Au total, il apparaît que, selon que le conjoint de l’époux contractant a ou non donné son accord au cautionnement, voire y a adhéré, le gage des créanciers est plus ou moins réduit.

Est-ce à dire que, s’agissant de l’appréciation de la disproportion, il doit exister une corrélation entre l’étendue du gage des créanciers et la proportionnalité de l’engagement de la caution ?

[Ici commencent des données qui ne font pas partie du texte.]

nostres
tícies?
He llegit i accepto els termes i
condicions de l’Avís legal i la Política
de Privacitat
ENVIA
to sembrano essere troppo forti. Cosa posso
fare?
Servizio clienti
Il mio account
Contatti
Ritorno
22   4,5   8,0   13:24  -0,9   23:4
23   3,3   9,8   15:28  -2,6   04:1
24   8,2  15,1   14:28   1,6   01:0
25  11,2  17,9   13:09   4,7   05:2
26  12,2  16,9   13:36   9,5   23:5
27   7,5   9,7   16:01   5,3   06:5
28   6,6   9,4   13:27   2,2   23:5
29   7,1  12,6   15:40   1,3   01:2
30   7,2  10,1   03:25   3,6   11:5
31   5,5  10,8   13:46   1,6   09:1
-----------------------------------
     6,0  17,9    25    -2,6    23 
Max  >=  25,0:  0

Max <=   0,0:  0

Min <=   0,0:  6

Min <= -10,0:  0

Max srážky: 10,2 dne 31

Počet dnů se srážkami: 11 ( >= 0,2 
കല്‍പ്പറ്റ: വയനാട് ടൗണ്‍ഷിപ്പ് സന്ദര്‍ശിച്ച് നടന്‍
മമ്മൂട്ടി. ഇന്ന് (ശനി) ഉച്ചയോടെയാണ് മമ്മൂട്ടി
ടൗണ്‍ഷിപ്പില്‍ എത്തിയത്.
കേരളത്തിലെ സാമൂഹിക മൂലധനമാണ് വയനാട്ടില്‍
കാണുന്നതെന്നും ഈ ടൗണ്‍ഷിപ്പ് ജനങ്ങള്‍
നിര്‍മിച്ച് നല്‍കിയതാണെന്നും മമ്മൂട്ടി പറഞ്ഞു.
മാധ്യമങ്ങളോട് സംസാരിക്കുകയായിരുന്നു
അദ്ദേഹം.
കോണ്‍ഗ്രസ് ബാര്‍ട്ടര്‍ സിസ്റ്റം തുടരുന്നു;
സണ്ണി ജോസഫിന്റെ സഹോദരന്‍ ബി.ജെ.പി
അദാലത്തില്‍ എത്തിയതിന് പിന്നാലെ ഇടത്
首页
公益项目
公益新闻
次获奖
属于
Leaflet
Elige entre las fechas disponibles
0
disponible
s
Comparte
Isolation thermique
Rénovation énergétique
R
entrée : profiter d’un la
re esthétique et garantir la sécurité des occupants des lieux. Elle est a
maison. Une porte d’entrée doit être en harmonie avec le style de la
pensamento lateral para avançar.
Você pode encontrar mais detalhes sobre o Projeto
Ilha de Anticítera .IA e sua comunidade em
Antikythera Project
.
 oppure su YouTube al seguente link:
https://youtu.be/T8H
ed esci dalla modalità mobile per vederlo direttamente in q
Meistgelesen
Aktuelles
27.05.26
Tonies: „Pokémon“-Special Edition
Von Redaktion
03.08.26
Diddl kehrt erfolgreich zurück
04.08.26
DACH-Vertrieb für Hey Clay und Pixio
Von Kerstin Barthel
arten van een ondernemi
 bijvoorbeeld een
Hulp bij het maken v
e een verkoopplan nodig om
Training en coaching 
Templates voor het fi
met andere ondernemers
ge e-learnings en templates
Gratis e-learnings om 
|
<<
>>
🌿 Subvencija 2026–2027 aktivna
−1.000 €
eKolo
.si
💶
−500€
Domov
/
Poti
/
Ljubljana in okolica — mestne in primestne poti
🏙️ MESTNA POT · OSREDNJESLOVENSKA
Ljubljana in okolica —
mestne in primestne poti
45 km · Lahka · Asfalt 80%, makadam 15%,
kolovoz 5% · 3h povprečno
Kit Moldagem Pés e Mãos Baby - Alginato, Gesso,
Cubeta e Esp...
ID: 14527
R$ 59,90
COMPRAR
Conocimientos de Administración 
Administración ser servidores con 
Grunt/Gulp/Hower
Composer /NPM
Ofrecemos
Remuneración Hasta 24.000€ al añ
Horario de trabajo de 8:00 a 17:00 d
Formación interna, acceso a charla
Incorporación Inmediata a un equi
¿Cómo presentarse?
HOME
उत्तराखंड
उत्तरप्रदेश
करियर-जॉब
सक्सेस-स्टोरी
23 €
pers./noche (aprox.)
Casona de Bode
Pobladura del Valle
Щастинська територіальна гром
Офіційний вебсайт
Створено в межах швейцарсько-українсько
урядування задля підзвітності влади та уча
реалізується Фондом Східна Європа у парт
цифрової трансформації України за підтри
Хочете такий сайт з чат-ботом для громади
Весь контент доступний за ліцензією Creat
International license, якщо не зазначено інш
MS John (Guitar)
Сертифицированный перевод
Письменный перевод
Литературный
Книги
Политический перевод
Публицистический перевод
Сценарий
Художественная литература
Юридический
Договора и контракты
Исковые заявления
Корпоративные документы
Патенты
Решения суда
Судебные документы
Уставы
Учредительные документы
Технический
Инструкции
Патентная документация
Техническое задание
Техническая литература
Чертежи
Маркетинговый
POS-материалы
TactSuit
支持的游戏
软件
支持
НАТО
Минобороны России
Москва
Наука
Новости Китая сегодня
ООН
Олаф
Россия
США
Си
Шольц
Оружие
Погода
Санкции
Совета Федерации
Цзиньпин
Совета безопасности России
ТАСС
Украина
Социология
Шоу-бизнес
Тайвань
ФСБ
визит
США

L’examen de la jurisprudence révèle que la position de la chambre commerciale a évolué sur ce point :

  • L’arrêt du 14 novembre 2012
    • La Cour de cassation a jugé, dans cette décision, après avoir relevé que « les époux X… s’étaient simultanément et par un même acte constitués cautions solidaires pour la garantie d’une même dette […] que le caractère manifestement disproportionné de l’engagement de Mme X… devait s’apprécier au regard non seulement de ses biens propres mais aussi des biens et revenus de la communauté» ( 1re civ., 14 nov. 2012, n° 11-24341)
    • On pouvait en déduire que si les époux n’avaient pas souscrit, simultanément, à l’engagement de caution, les biens communs ne devaient pas être pris en compte quant à l’appréciation du caractère excessif du cautionnement.
  • L’arrêt du 5 février 2013
    • Dans cette décision, la Cour de cassation exprime la même position que celle adoptée dans l’arrêt du 14 novembre 2012.
    • Elle considère que « lorsque les dispositions de l’article 1415 du code civil sont écartées, les engagements des cautions s’apprécient tant au regard de leurs biens et revenus propres que de ceux de la communauté» ( com., 5 févr. 2013, n° 11-18.644)
  • L’arrêt du 22 février 2017
    • La Cour de cassation confirme, dans cet arrêt, qu’il y a lieu de distinguer, pour apprécier la disproportion du cautionnement, selon que le conjoint de la caution a ou non donné son consentement en l’acte.
    • Elle affirme en ce sens que « le consentement exprès donné en application de l’article 1415 du code civil par un époux au cautionnement consenti par son conjoint ayant pour effet d’étendre l’assiette du gage du créancier aux biens communs, c’est à bon droit que la cour d’appel a apprécié la proportionnalité de l’engagement contracté par M. X…, seul, tant au regard de ses biens et revenus propres que de ceux de la communauté, incluant les salaires de son épouse ; que le moyen n’est pas fondé» (Cass com. 22 févr. 2017, n°15-14915)
    • Ici, la haute juridiction justifie explicitement la prise en compte des biens communs dans l’évaluation de la capacité financière de la caution en relevant que le conjoint avait donné son consentement à l’acte de cautionnement, de sorte que la dette était, en tout état de cause, exécutoire sur les biens communs.
  • L’arrêt du 15 novembre 2017
    • Dans cette décision, la Cour de cassation adopte, manifestement, la solution radicalement inverse de celle retenue antérieurement
    • Elle a, en effet, jugé que « la disproportion manifeste de l’engagement de la caution s’appréciant, selon l’article L. 341-4 du code de la consommation, dans sa rédaction antérieure à celle issue de l’ordonnance du 14 mars 2016, par rapport, notamment, à ses biens, sans distinction, c’est à bon droit que la cour d’appel a retenu que celui de M. X… dépendant de la communauté devait être pris en considération, quand bien même il ne pourrait être engagé pour l’exécution de la condamnation éventuelle de la caution, en l’absence du consentement exprès du conjoint donné conformément à l’article 1415 du code civil» ( Com. 15 nov. 2017, n° 16-10.504)
    • Pour la chambre commerciale, il n’existe donc aucune corrélation entre l’étendue du gage des créanciers et la proportionnalité de l’engagement de caution.
    • Il est ainsi indifférent que le conjoint de la caution ait consenti à l’acte : en toute hypothèse, les biens communs doivent être pris en compte quant à l’appréciation de la disproportion de l’engagement.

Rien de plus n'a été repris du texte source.